Shotover Jet came up for tender in the paper. It had been running for five years at this point, firstly by the Melhop brothers to make money for their Christian Youth Camp and latterly by Herm Palmer who had been working for them before he bought the operation himself.
Bricks & Motors
The tender process stated best offer over $10,000 so I tendered $11,110 and became the rightful owner of a jet boat operation in Queenstown. At this point I’d never driven any boat of any kind in my life, let alone a jet boat! The year was 1970 and while it doesn’t seem a lot of money today, back then I was definitely better off financially brick laying than running Shotover Jet. So I needed to improve things if this was to work long term.
To add more complexity to this equation Heather and I had to move from Invercargill, although we both loved the prospect of living in Queenstown. Our eldest Peter started school within a month of arriving and Jillian was just 21 months old… so it was certainly a big deal. Any concerns I had about putting on weight with no more manual labour went out the door… the worry certainly made up for it.
For the next five years I drove seven days a week. Geared for 25 trips a day my biggest period saw 146 trips in six straight days. It wasn’t a year round business in those days and winter was time to re-make the brochure, tidy things up and fix everything up including the jet boat.
The boat was a Jet 41 with two rows of seats and a shortened bow. A 170 Pursuit Falcon engine powered a Hamilton Colorado single stage jet.
The Thrill Ride
After a couple of seasons I was getting my head around what I could and couldn’t do with the jet boat and was able to read the passengers well enough to know just how close I could go to the rock faces. On one occasion a couple in their fifties complained to the van driver on the way back to town that ‘he went too close to the rocks’ and ‘it was alright for those young ones in the front’, so I was naturally more careful when a day or so later a lady in her seventies, complete with hearing aid, was helped into the boat. I went about a more conservative trip missing everything by three or four feet and was about to begin my spiel after bringing the jet boat to careful stop when she jumped in first. Seems she’d been on a much more exciting ride with me last year and she’d brought her husband back based on that expectation. She was outraged at how boring this ride was so I promptly upgraded the rest of the trip to my usual standard just to stop her moaning!
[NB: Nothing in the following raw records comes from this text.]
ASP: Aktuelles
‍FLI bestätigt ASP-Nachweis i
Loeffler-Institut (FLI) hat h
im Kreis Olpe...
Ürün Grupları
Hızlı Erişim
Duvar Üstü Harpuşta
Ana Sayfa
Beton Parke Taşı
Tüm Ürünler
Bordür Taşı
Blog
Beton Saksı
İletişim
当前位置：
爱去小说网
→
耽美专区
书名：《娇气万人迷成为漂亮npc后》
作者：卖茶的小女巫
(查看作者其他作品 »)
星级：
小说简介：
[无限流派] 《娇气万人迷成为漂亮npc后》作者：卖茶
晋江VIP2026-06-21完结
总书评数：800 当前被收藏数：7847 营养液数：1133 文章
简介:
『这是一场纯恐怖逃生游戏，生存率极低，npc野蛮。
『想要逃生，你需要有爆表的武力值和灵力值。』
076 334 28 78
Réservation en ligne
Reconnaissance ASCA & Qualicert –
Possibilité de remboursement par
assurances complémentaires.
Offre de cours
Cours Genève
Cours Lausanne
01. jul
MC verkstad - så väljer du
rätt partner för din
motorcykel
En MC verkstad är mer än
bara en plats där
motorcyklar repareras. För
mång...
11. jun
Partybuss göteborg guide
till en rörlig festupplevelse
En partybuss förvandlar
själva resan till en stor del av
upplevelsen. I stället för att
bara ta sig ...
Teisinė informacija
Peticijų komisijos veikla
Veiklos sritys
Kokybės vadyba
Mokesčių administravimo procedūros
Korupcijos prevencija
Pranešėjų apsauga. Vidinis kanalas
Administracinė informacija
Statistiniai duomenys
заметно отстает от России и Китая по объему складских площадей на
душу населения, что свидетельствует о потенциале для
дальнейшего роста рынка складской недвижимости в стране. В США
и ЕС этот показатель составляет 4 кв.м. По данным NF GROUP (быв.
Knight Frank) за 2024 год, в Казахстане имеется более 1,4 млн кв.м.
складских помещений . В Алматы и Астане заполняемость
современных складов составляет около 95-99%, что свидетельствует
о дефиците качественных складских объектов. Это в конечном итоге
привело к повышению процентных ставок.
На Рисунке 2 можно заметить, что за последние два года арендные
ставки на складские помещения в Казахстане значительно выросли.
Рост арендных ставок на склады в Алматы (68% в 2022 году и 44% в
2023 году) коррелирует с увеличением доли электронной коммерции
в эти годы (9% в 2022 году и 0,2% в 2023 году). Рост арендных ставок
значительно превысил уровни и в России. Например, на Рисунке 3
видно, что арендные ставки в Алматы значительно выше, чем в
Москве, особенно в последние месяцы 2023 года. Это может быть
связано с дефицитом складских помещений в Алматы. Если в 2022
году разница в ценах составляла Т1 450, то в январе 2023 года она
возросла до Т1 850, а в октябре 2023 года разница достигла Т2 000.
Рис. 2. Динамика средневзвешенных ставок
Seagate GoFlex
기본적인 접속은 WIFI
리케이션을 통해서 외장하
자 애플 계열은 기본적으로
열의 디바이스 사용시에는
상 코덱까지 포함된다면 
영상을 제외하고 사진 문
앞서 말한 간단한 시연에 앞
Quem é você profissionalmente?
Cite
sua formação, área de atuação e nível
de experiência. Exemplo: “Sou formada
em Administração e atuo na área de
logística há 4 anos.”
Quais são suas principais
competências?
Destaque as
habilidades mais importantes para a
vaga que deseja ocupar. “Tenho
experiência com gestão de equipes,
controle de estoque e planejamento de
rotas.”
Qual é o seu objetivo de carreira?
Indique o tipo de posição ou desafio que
That night Heather and I talked about it and decided from that day on we would advertise Shotover Jet as a thrill ride.
The Rakaia Connection
The Jet 41 had been replaced about a year later with a boat built by Alan Thompson in Rakaia. Still with a wooden deck but the fibreglass hull was replaced with aluminium for greater strength. The boat was designed by marine architect Joseph Van Giel Powered by a Falcon 250 and a two stage Hamilton unit this boat could hold 7 people in two rows of seats. Pretty soon we repowered it with a Holden 308 and three stage for better performance. At this point we also fitted two small seats either side of the engine hatch but they were always sitting very low and it was difficult for them to see. I used to tell them to sit up on the engine cover and they then had the best view of all and that started me thinking about a new design.
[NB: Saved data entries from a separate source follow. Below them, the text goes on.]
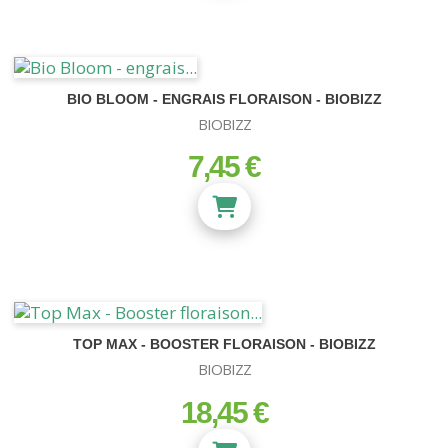
BIO BLOOM - ENGRAIS FLORAISON - BIOBIZZ
BIOBIZZ
7,45 €
prix
NEON-T5
TOP MAX - BOOSTER FLORAISON - BIOBIZZ
BIOBIZZ
Kit Turbo Neon
Kit T5
18,45 €
prix
Tubes Néons - T5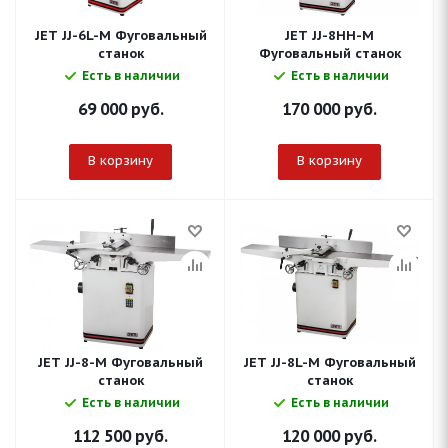
JET JJ-6L-M Фуговальный
JET JJ-8HH-M
станок
Фуговальный станок
Есть в наличии
Есть в наличии
69 000
руб.
170 000
руб.
В корзину
В корзину
JET JJ-8-M Фуговальный
JET JJ-8L-M Фуговальный
станок
станок
Есть в наличии
Есть в наличии
112 500
руб.
120 000
руб.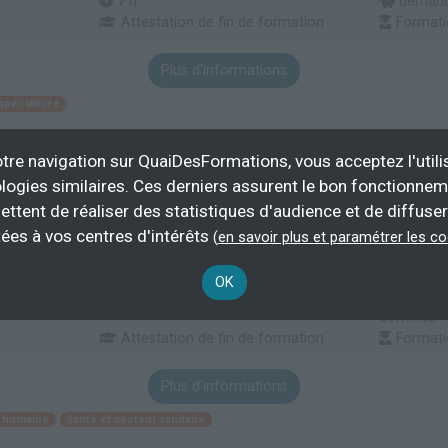
7 h
demande
Attestation de fin de formation
Formati
Plus d'informations
spécialisée
tre navigation sur QuaiDesFormations, vous acceptez l'utili
s du comportement chez la personne âgée
logies similaires. Ces derniers assurent le bon fonctionne
ettent de réaliser des statistiques d'audience et de diffuser
ogique Départemental
ées à vos centres d'intérêts
(
en savoir plus et paramétrer les c
7 h
Demande
OK
l'entrepris
continue...
Attestation de fin de formation
Formati
Plus d'informations
té humaine
Santé et secteur sanitaire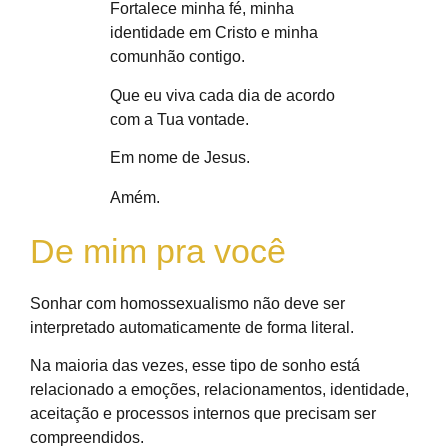
Fortalece minha fé, minha
identidade em Cristo e minha
comunhão contigo.
Que eu viva cada dia de acordo
com a Tua vontade.
Em nome de Jesus.
Amém.
De mim pra você
Sonhar com homossexualismo não deve ser
interpretado automaticamente de forma literal.
Na maioria das vezes, esse tipo de sonho está
relacionado a emoções, relacionamentos, identidade,
aceitação e processos internos que precisam ser
compreendidos.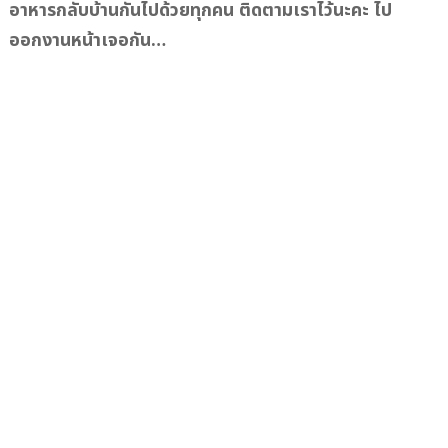
อาหารกลับบ้านกันไปด้วยทุกคน ติดตามเราไว้นะคะ ไป
ออกงานหน้าเจอกัน…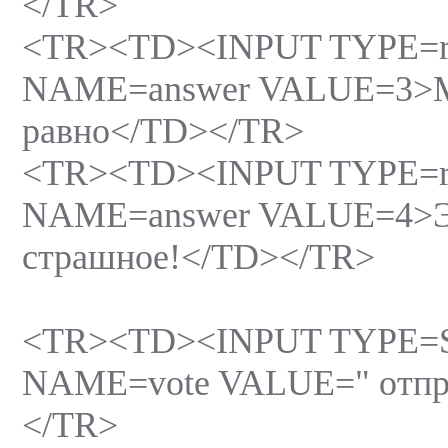
</TR>
<TR><TD><INPUT TYPE=r
NAME=answer VALUE=3>М
равно</TD></TR>
<TR><TD><INPUT TYPE=r
NAME=answer VALUE=4>Эт
страшное!</TD></TR>
<TR><TD><INPUT TYPE=S
NAME=vote VALUE=" отпр
</TR>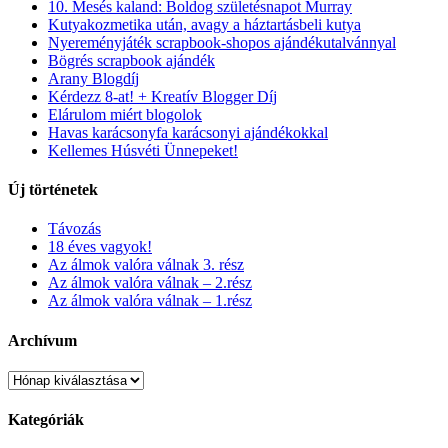
10. Mesés kaland: Boldog születésnapot Murray
Kutyakozmetika után, avagy a háztartásbeli kutya
Nyereményjáték scrapbook-shopos ajándékutalvánnyal
Bögrés scrapbook ajándék
Arany Blogdíj
Kérdezz 8-at! + Kreatív Blogger Díj
Elárulom miért blogolok
Havas karácsonyfa karácsonyi ajándékokkal
Kellemes Húsvéti Ünnepeket!
Új történetek
Távozás
18 éves vagyok!
Az álmok valóra válnak 3. rész
Az álmok valóra válnak – 2.rész
Az álmok valóra válnak – 1.rész
Archívum
Kategóriák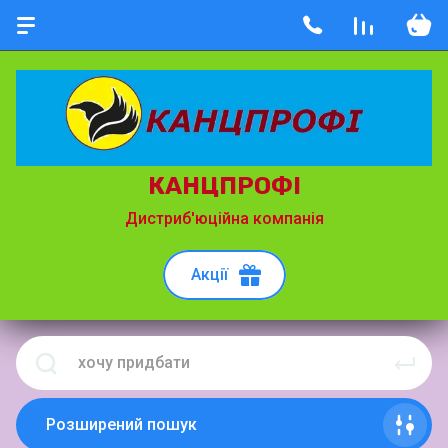
КАНЦПРОФІ
Дистриб'юційна компанія
Акції
Розширений пошук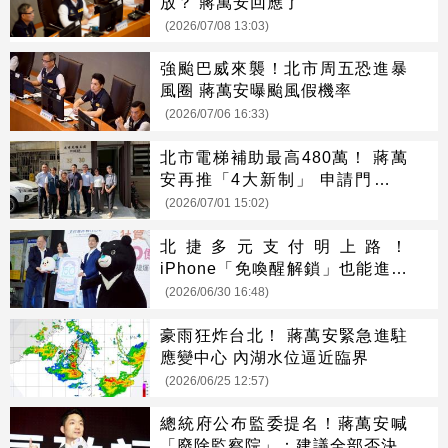
放？ 蔣萬安回應了
(2026/07/08 13:03)
強颱巴威來襲！北市周五恐進暴
風圈 蔣萬安曝颱風假機率
(2026/07/06 16:33)
北市電梯補助最高480萬！ 蔣萬
安再推「4大新制」 申請門檻更
低
(2026/07/01 15:02)
北捷多元支付明上路！
iPhone「免喚醒解鎖」也能進出
站
(2026/06/30 16:48)
豪雨狂炸台北！ 蔣萬安緊急進駐
應變中心 內湖水位逼近臨界
(2026/06/25 12:57)
總統府公布監委提名！蔣萬安喊
「廢除監察院」：建議全部否決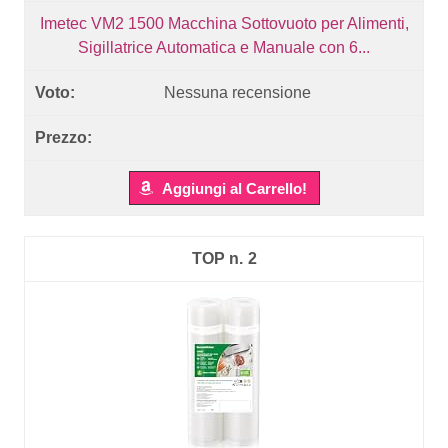
Imetec VM2 1500 Macchina Sottovuoto per Alimenti,
Sigillatrice Automatica e Manuale con 6...
Nessuna recensione
Aggiungi al Carrello!
2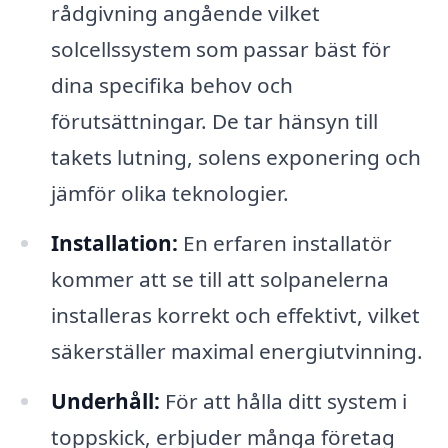
rådgivning angående vilket
solcellssystem som passar bäst för
dina specifika behov och
förutsättningar. De tar hänsyn till
takets lutning, solens exponering och
jämför olika teknologier.
Installation:
En erfaren installatör
kommer att se till att solpanelerna
installeras korrekt och effektivt, vilket
säkerställer maximal energiutvinning.
Underhåll:
För att hålla ditt system i
toppskick, erbjuder många företag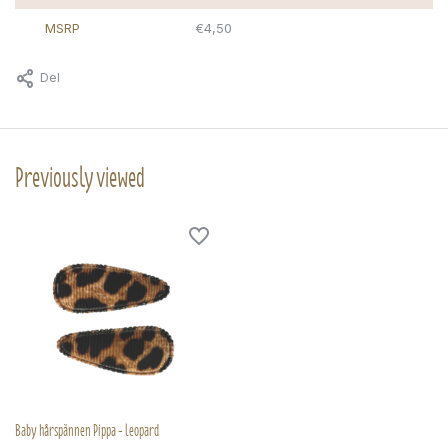
MSRP
€4,50
Del
Previously viewed
Baby hårspännen Pippa - leopard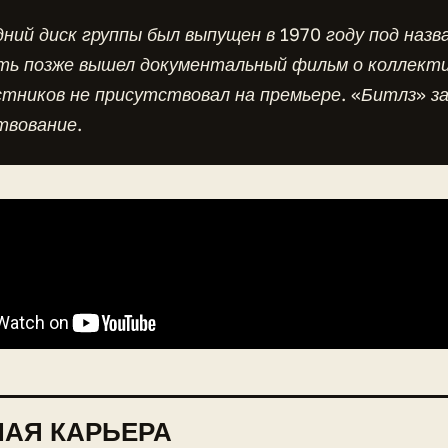
ний диск группы был выпущен в 1970 году под назва
ть позже вышел документальный фильм о коллекти
стников не присутствовал на премьере. «Битлз» за
твование.
АЯ КАРЬЕРА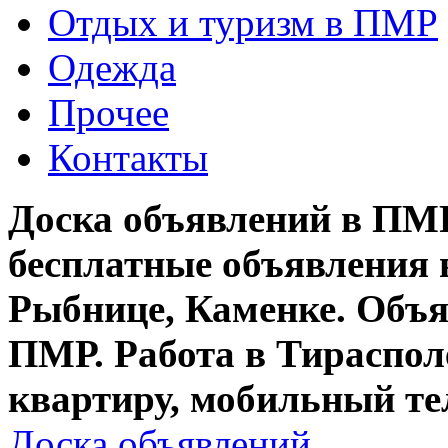
Отдых и туризм в ПМР
Одежда
Прочее
Контакты
Доска объявлений в ПМР
бесплатные объявления 
Рыбнице, Каменке. Объя
ПМР. Работа в Тирасполе
квартиру, мобильный те
Доска объявлений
It was a pretty natural transition from there to tiered seating so we got Bill Irwin at MacIntyre Engineering in Cromwell to build a special boat. It had to be under 16 ft to stay outside the strict marine regulations so this boat was 16ft long and 8ft wide. Hamilton’s actually didn’t think it would float. Van Geil again designed the hull and Hamilton’s put me on to Kelvin Shacklock to design the deck that included seating over the top of the engine providing tiered seating for better views. George Davison from Hamiltons suggested three changes to the hull that Van Giel duly included and somehow Bill Irwin managed to make a practical boat that worked very well.
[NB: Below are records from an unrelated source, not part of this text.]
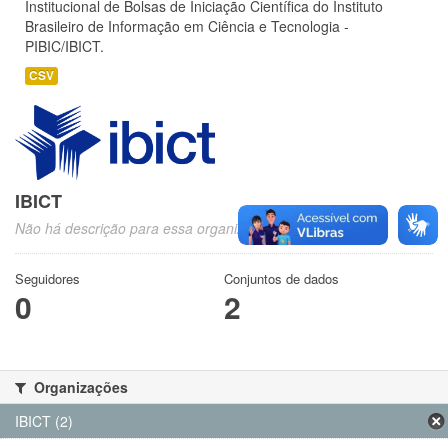
Institucional de Bolsas de Iniciação Científica do Instituto
Brasileiro de Informação em Ciência e Tecnologia -
PIBIC/IBICT.
CSV
IBICT
Não há descrição para essa organização
Seguidores
Conjuntos de dados
0
2
Organizações
IBICT (2)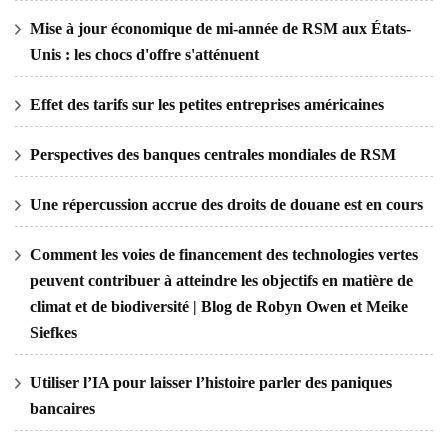
Mise à jour économique de mi-année de RSM aux États-
Unis : les chocs d'offre s'atténuent
Effet des tarifs sur les petites entreprises américaines
Perspectives des banques centrales mondiales de RSM
Une répercussion accrue des droits de douane est en cours
Comment les voies de financement des technologies vertes
peuvent contribuer à atteindre les objectifs en matière de
climat et de biodiversité | Blog de Robyn Owen et Meike
Siefkes
Utiliser l’IA pour laisser l’histoire parler des paniques
bancaires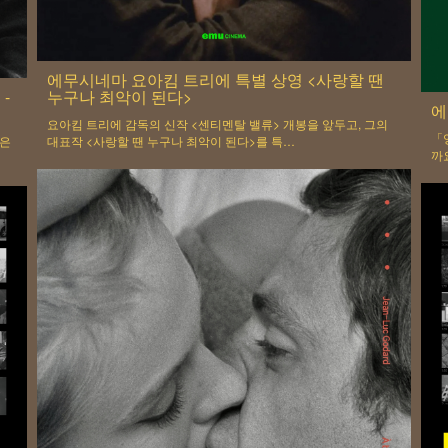
에무시네마 요아킴 트리에 특별 상영 <사랑할 땐
-
누구나 최악이 된다>
에
요아킴 트리에 감독의 신작 <센티멘탈 밸류> 개봉을 앞두고, 그의
「
많은
대표작 <사랑할 땐 누구나 최악이 된다>를 특…
까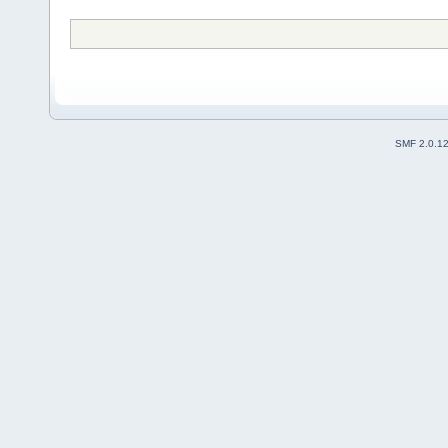
SMF 2.0.1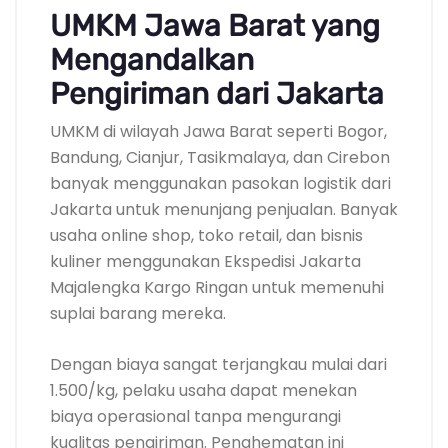
UMKM Jawa Barat yang
Mengandalkan
Pengiriman dari Jakarta
UMKM di wilayah Jawa Barat seperti Bogor,
Bandung, Cianjur, Tasikmalaya, dan Cirebon
banyak menggunakan pasokan logistik dari
Jakarta untuk menunjang penjualan. Banyak
usaha online shop, toko retail, dan bisnis
kuliner menggunakan Ekspedisi Jakarta
Majalengka Kargo Ringan untuk memenuhi
suplai barang mereka.
Dengan biaya sangat terjangkau mulai dari
1.500/kg, pelaku usaha dapat menekan
biaya operasional tanpa mengurangi
kualitas pengiriman. Penghematan ini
I wanted low compression truck engines that would last longer so we bought three Oldsmobile 455 engines that Hamilton’s had. Ironically they turned out to be the highest performance engine Oldsmobile built but regardless we used those engines for many years. The jet unit was the larger 1031 single stage to handle the increased horsepower and weight. We also increased the passenger numbers to 11, still within the legal limit allowed for a commercial passenger boat running petrol engines.
And then there were three . . .
Big Red as she became known was soon joined by a second boat and then a third, although we could legally only run two at a time. Along with that came extra drivers. We employed three and I was able to step back from the day to day work in the driver’s seat. Over the next ten years we employed only eight drivers and the operation became very popular with word spreading far and wide.
After a decade we decided it was time to move on and I had been dabbling back in the property and building market around Queenstown. The opportunity came to sell the operation so we took it. At this point we had ten employees, three jet boat drivers, three van drivers, two office staff and two mechanics.
It was 1987 and we all know what happened with the share market. The next few years were pretty tough but Heather and I got through it and we continued to do some of the new things we’d wanted to, albeit with a bit of belt tightening.
Looking back, there were some fantastic moments… some good, some not so good. One that comes to mind was a time when I had paused to chat to the passengers when I noticed the amp meter was on full discharge. I turned the isolation switch off and assured everyone we were in aluminium boat and all would be fine. We drifted downstream and onto some rocks so I unwound the anchor rope and jumped off but the boat immediately moved off, with the passengers onboard and me running downstream chasing them. I darted through the tunnel at the top of the lower gorge coming out downstream, assuming they’d come floating by but they didn’t arrive. Back on the other side of the tunnel I found the boat and passengers were now wedged against a rock on the other side of the river. Eventually I found a shallow enough section of the river upstream to cross over and get to them. The reverse bucket had been broken when the boat hit the rock so we tied that up, found the loose wire that had caused the electrical short in the first place and returned everyone to the jetty. We refunded all of them for their trouble but I still reckon they had the best thrill ride we ever did!
… and what of the modern Shotover Jet?
When we took over we were carrying 3000 passengers a year in one jet boat… when we sold the business we were carrying 58, 600 passengers in two boats. Today four Shotover jet boats each carrying 17 passengers carry 140,000 per year in four boats. It’s the third most popular attraction in Queenstown behind the Earnslaw and the Gondola. It’s being run very well and that’s something I’m very pleased to see. Heather and I certainly have no regrets.
From this conversation it is obvious Trevor Gamble is immensely proud of the contribution he and Heather have made to Shotover Jet and the wider Queenstown community. True to his humble nature though none of his VIP clients he has transported around the Lakes District for Limousines Services over the past two decades would be any the wiser to the hugely significant contribution their driver has made to tourism.
At the recent 50th celebrations for Shotover Jet Marketing Manager Nigel Kerr made this observation.
“…it was enlightening to see the ‘Gambilities’ as I called them. Those early drivers and other staff who had worked for the Gambles stuck together like glue – they really were a family. It says a lot about Trevor and Heather that they could create such loyalty. When they all came out to river base to go for a ride in the restored Big Red, I confided my thoughts with one of the original drivers I happen to know. He totally agreed!”